Dr. Jörg Dittrich zu den Ausbildungszahlen 2015 des Statistischen Bundesamtes

13.04.2016

Deutschlandweit wurde 2015 erneut ein Rückgang an Jugendlichen, die eine duale Ausbildung begonnen haben, verzeichnet. Dies vermeldete das Statistische Bundesamt heute (13. April). 516.000 abgeschlossene Ausbildungsverträge bedeuten einen Rückgang von 0,4 Prozent gegenüber dem Vorjahr (im Bereich der Industrie lag er bei 1,1 Prozent, im Handwerk bei 0,2 Prozent). Dazu Dr. Jörg Dittrich, Präsident der Handwerkskammer Dresden:

„Entgegen diesem Trend konnten wir in den vergangenen drei Jahren im Kammerbezirk Dresden die Zahl der neu abgeschlossenen Lehrverträge – auch dank unserer aktiven und kontinuierlichen Arbeit gemeinsam mit den Betrieben, den Innungen und den Kreishandwerkerschaften – Jahr für Jahr steigern. Doch um die Attraktivität der dualen Ausbildung langfristig bei den Jungendlichen zu steigern, bedarf es mehr. Die aktuellen Zahlen belegen einmal mehr die Wichtigkeit einer unserer zentralen Forderungen an das neue sächsische Schulgesetz: Wir brauchen eine flächendeckende und gleichwertige Berufs- und Studienorientierung an den Gymnasien, um den jungen Menschen die Möglichkeiten, die eine Ausbildung bietet, aufzeigen zu können.
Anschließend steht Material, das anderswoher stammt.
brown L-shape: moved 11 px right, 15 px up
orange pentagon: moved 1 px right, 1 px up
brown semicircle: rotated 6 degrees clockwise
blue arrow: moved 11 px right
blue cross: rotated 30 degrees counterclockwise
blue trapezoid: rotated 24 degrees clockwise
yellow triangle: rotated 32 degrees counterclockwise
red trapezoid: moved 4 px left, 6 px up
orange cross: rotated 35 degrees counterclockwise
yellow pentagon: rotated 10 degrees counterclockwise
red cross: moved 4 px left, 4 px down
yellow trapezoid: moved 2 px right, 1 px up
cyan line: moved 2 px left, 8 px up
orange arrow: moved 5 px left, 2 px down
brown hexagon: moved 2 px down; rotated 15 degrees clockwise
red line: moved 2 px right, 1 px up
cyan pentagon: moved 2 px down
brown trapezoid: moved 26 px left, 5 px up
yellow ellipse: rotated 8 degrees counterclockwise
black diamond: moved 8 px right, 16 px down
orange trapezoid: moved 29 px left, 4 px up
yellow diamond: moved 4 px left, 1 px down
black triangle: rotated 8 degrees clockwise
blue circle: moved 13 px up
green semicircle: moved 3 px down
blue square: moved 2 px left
Auch im Hinblick darauf, dass ein Drittel ihr aufgenommenes Studium wieder abbricht, weil es offensichtlich nicht der richtige Weg war.“

Hintergrund:

Bisher ist an den Gymnasien in Sachsen ausschließlich eine Studien-, nicht aber eine Berufsorientierung Pflicht. Das Handwerk kämpft daher seit langem für eine gleichwertige Studien- und Berufsorientierung.